Les survivants de la tuerie floridienne n’étaient pas seuls sur scène hier. Aux côtés des chanteuses Miley Cyrus, Ariana Grande et Jennifer Hudson, d’autres adolescents dont la vie a été chamboulée par la violence et les armes ont pris la parole. Parmi eux se trouvait aussi Yolanda Renee King, petite-fille de Martin Luther King, icône des droits civiques, abattu en 1968. Elle a demandé aux jeunes participants de faire une promesse. « D’un côté à l’autre de la nation. Nous serons une grande génération ! », a dit la fillette de 9 ans, sous les acclamations.

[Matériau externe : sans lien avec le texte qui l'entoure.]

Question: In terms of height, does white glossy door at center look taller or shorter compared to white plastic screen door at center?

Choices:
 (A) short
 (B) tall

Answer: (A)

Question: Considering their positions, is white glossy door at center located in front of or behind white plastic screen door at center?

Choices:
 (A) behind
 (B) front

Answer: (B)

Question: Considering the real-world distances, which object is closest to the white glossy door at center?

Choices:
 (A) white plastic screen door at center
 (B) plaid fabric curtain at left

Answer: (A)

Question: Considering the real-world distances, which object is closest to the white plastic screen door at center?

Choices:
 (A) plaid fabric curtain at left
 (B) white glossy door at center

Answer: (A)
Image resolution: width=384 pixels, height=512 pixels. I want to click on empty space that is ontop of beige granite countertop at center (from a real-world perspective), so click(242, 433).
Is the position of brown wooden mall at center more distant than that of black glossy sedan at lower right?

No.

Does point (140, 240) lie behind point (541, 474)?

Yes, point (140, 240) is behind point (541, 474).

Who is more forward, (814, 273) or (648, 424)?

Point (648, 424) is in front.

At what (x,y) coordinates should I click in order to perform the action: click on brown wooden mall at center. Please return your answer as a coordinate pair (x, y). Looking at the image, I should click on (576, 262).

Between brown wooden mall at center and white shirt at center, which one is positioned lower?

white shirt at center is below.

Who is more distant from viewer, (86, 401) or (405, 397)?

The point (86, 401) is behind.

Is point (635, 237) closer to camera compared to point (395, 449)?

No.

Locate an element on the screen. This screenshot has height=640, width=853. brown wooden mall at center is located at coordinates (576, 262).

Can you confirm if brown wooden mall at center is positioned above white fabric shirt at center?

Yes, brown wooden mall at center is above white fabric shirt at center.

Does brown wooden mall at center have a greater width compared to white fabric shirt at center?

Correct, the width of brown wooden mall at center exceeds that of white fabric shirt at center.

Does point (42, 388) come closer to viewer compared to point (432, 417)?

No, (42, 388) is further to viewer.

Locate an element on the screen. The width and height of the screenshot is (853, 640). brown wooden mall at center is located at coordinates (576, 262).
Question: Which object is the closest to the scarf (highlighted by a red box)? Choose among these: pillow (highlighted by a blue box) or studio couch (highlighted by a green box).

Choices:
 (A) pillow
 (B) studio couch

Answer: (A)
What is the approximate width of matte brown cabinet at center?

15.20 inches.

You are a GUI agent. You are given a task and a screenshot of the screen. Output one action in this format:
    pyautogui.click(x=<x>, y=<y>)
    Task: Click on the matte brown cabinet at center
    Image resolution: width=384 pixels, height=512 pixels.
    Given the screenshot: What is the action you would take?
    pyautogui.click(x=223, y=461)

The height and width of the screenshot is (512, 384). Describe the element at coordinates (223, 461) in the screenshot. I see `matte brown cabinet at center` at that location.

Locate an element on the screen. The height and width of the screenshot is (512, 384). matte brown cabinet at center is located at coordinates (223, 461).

Les témoignages sur la grande scène installée devant le Capitole ont remué plusieurs participants. Jessica King, 16 ans, avait les joues couvertes de larmes. « Je pleure parce que je vais à l’école tous les jours et je ne me sens pas en sécurité. Je n’en reviens pas de vivre dans un pays où c’est le cas. Je ne connaissais pas les victimes de la fusillade de Parkland, mais je me sens liée à eux », disait la jeune fille de Charlottesville, en Virginie, qui a fait la route avec sa mère pour assister à l’événement. Si elle était incapable de cacher sa tristesse hier, l’adolescente se disait optimiste quant à l’avenir. « Aujourd’hui, je suis fière de ma génération. Fière que nous soyons debout. Et nous n’allons pas baisser les bras jusqu’à ce que nous obtenions du changement. Je ne pourrai pas voter cet automne, mais je vais tout faire pour encourager mes amis à le faire. »

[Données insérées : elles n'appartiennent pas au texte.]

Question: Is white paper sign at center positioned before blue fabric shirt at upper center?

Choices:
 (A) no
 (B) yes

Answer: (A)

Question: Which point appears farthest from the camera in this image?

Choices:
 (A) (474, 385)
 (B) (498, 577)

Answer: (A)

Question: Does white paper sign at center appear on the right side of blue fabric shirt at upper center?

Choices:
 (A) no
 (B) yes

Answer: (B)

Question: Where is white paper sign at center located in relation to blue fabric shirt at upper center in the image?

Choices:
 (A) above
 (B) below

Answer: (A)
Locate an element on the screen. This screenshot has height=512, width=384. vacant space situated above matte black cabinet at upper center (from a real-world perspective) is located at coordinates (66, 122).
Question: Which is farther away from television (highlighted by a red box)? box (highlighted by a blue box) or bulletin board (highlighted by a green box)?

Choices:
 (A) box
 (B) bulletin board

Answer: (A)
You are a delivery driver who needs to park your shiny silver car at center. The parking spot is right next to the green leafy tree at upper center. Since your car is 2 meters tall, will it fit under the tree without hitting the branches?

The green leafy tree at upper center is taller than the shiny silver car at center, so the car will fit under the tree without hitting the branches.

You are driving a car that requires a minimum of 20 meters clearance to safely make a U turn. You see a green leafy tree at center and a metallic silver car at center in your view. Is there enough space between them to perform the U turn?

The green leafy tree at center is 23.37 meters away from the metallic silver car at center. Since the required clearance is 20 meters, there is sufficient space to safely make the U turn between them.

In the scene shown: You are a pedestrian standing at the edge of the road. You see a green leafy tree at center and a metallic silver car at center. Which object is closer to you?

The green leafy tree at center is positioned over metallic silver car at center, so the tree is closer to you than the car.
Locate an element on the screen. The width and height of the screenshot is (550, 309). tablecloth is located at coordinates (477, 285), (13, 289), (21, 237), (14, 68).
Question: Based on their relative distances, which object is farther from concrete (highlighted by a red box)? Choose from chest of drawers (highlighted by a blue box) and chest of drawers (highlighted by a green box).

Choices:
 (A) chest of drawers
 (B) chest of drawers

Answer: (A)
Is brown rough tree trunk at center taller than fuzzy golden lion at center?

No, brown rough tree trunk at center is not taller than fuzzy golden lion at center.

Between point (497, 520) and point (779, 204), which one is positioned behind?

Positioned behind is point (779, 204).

Si les jeunes filles étaient majoritaires dans la foule hier à Washington, les jeunes hommes ont aussi fait entendre leur voix. Bien qu’il n’ait que 11 ans, Neel Sabharwal en a long à dire. « Nous ne sommes pas en sécurité à l’école, a dit l’enfant qui fréquente une école française de Washington. Nous ne savons pas si quelqu’un a un fusil. On nous apprend quoi faire en cas de fusillade », racontait-il. Sa pancarte, sur laquelle il était écrit « Suis-je le prochain ? », était particulièrement critique à l’endroit de la National Rifle Association, le puissant lobby proarmes. « Les gens de la NRA préparent leurs armes pour tuer les enfants », soutenait-il. Sa mère Tamita, qui le regardait d’un œil bienveillant, a expliqué que son fils s’est forgé ces propres opinions. « Il entend plein de choses, il comprend, alors nous n’avons pas eu le choix d’en parler avec lui », a dit la jeune mère.

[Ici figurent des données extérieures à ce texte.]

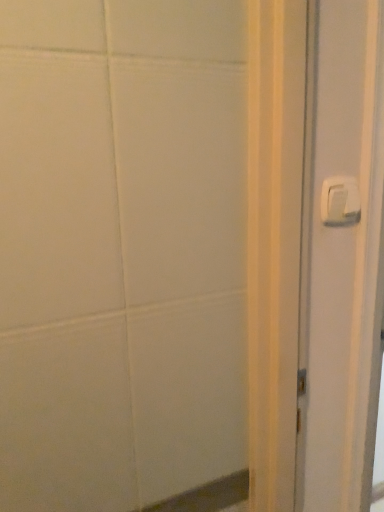 Identify the location of white plastic door handle at upper right. (340, 201).

In order to face white plastic door handle at upper right, should I rotate leftwards or rightwards?

You should rotate right by 19.728 degrees.

The width and height of the screenshot is (384, 512). Describe the element at coordinates (340, 201) in the screenshot. I see `white plastic door handle at upper right` at that location.

Image resolution: width=384 pixels, height=512 pixels. I want to click on white plastic door handle at upper right, so click(340, 201). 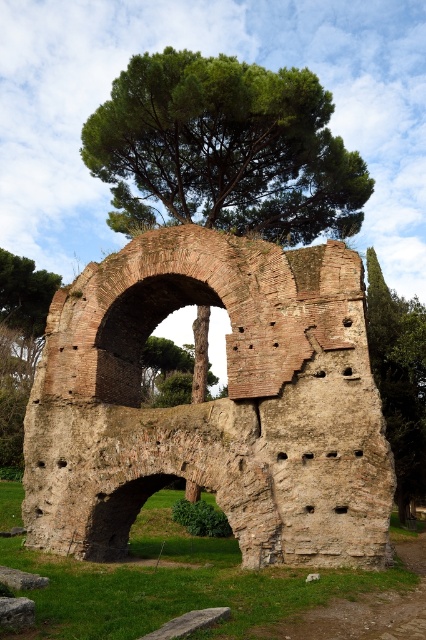 You are an architect assessing the structural integrity of the brick stone arch at center and the green leafy tree at upper center. Which object has a smaller width according to the scene?

The brick stone arch at center has a smaller width than the green leafy tree at upper center.

Where is the brick stone arch at center located in the image?

The brick stone arch at center is located at point (213, 403).

You are a bird flying over the ancient stone structure. You want to land on the highest point between the brick stone arch at center and the green leafy tree at upper center. Which one should you choose?

The brick stone arch at center is taller than the green leafy tree at upper center, so you should land on the brick stone arch at center to reach the highest point. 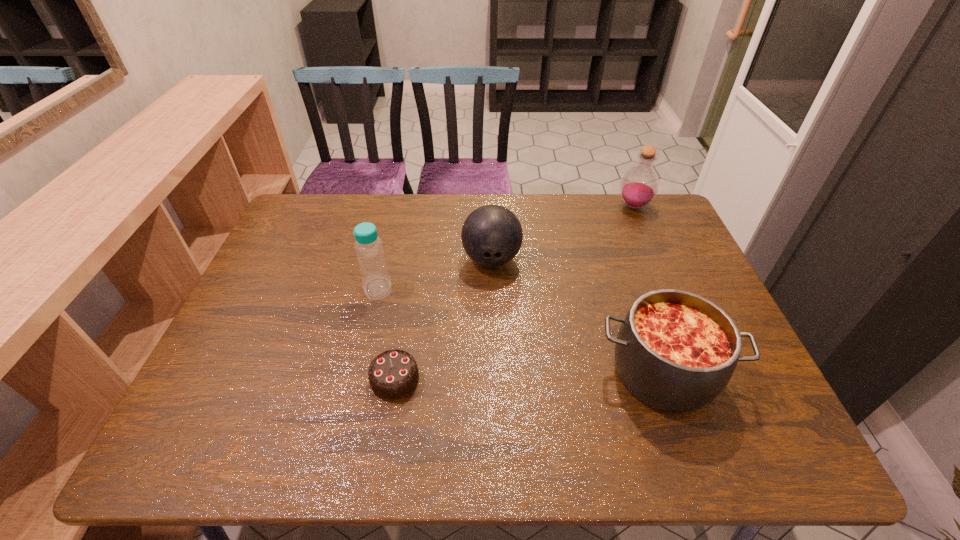 Locate an element on the screen. the farthest object is located at coordinates 639,186.

I want to click on the right bottle, so click(639, 186).

Where is `the nearer bottle`? The image size is (960, 540). the nearer bottle is located at coordinates (376, 283).

At what (x,y) coordinates should I click in order to perform the action: click on the third object from right to left. Please return your answer as a coordinate pair (x, y). The height and width of the screenshot is (540, 960). Looking at the image, I should click on (492, 235).

At what (x,y) coordinates should I click in order to perform the action: click on casserole. Please return your answer as a coordinate pair (x, y). The width and height of the screenshot is (960, 540). Looking at the image, I should click on (676, 351).

Identify the location of chocolate cake. (393, 375).

In order to click on vacant space located 0.270m on the front of the right bottle in this screenshot , I will do `click(662, 273)`.

The width and height of the screenshot is (960, 540). I want to click on free space located on the left of the nearer bottle, so [313, 288].

Find the location of a particular element. The height and width of the screenshot is (540, 960). free space located 0.060m on the grip area of the third object from right to left is located at coordinates (492, 295).

Find the location of a particular element. The width and height of the screenshot is (960, 540). vacant space located on the left of the casserole is located at coordinates (535, 373). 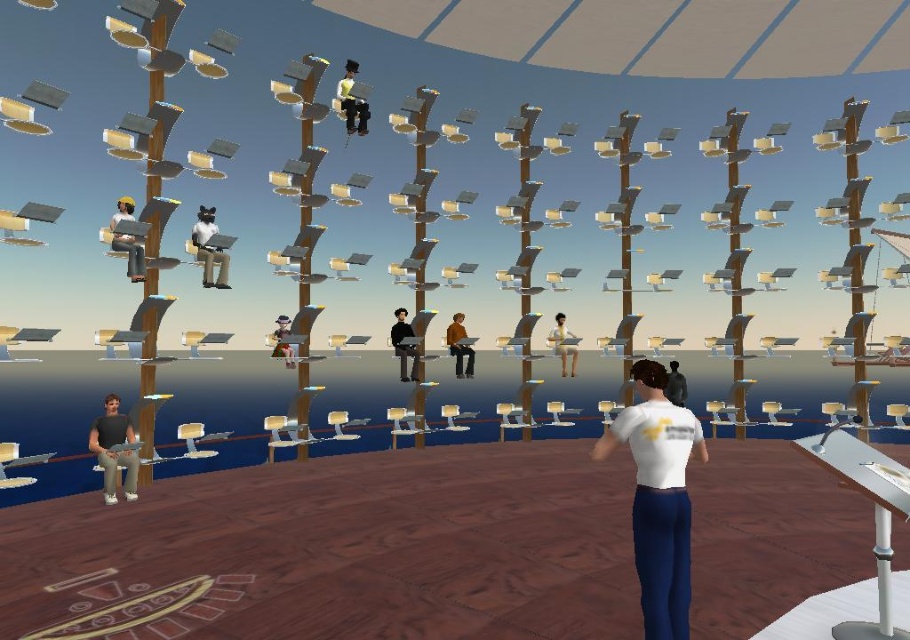 Is point (604, 458) in front of point (191, 228)?

Yes, point (604, 458) is in front of point (191, 228).

Which is behind, point (635, 531) or point (228, 280)?

The point (228, 280) is more distant.

The height and width of the screenshot is (640, 910). I want to click on white matte shirt at lower right, so click(x=658, y=497).

Which is above, white matte shirt at lower right or dark gray shirt at lower left?

Positioned higher is white matte shirt at lower right.

Consider the image. Which is below, white matte shirt at lower right or dark gray shirt at lower left?

dark gray shirt at lower left is below.

Between point (634, 545) and point (132, 429), which one is positioned behind?

Positioned behind is point (132, 429).

Locate an element on the screen. The height and width of the screenshot is (640, 910). white matte shirt at lower right is located at coordinates (658, 497).

Can you confirm if white matte shirt at lower right is bigger than light brown wooden chair at center?

No.

Is white matte shirt at lower right above light brown wooden chair at center?

No.

At what (x,y) coordinates should I click in order to perform the action: click on white matte shirt at lower right. Please return your answer as a coordinate pair (x, y). Looking at the image, I should click on (658, 497). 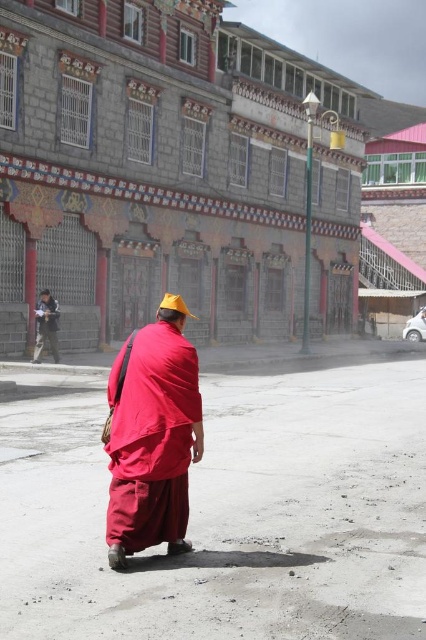 Question: Is gray stone building at center behind matte black monk at left?

Choices:
 (A) yes
 (B) no

Answer: (B)

Question: Is gray stone building at center to the left of red cotton robe at center from the viewer's perspective?

Choices:
 (A) yes
 (B) no

Answer: (B)

Question: Which object is closer to the camera taking this photo?

Choices:
 (A) gray stone building at center
 (B) matte black monk at left
 (C) red cotton robe at center

Answer: (C)

Question: Estimate the real-world distances between objects in this image. Which object is farther from the yellow fabric hat at center?

Choices:
 (A) gray stone building at center
 (B) matte black monk at left
 (C) red cotton robe at center

Answer: (A)

Question: Does gray stone building at center appear on the left side of yellow fabric hat at center?

Choices:
 (A) no
 (B) yes

Answer: (A)

Question: Among these points, which one is farthest from the camera?

Choices:
 (A) (143, 22)
 (B) (52, 356)

Answer: (A)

Les manifestants rencontrés hier étaient nombreux à dire que la marche n’est que le premier pas d’un long processus pour changer la donne aux États-Unis. « Nous sommes la génération née en même temps que la fusillade de Columbine. Nous voulons des changements profonds, pas juste des beaux mots », a dit hier Collette Campbell, élève originaire d’Atlanta qui assistait à la marche avec 48 de ses camarades de classe. Depuis la tuerie dans une école secondaire de Columbine, au Colorado, en 1999, 200 enfants sont morts lors de fusillades dans des écoles. « Nous ne voulons pas que ce soit normal. Ça ne l’est pas. Ça ne le sera jamais », dit la jeune femme qui votera pour la première fois en novembre et qui a déjà hâte de se rendre aux urnes.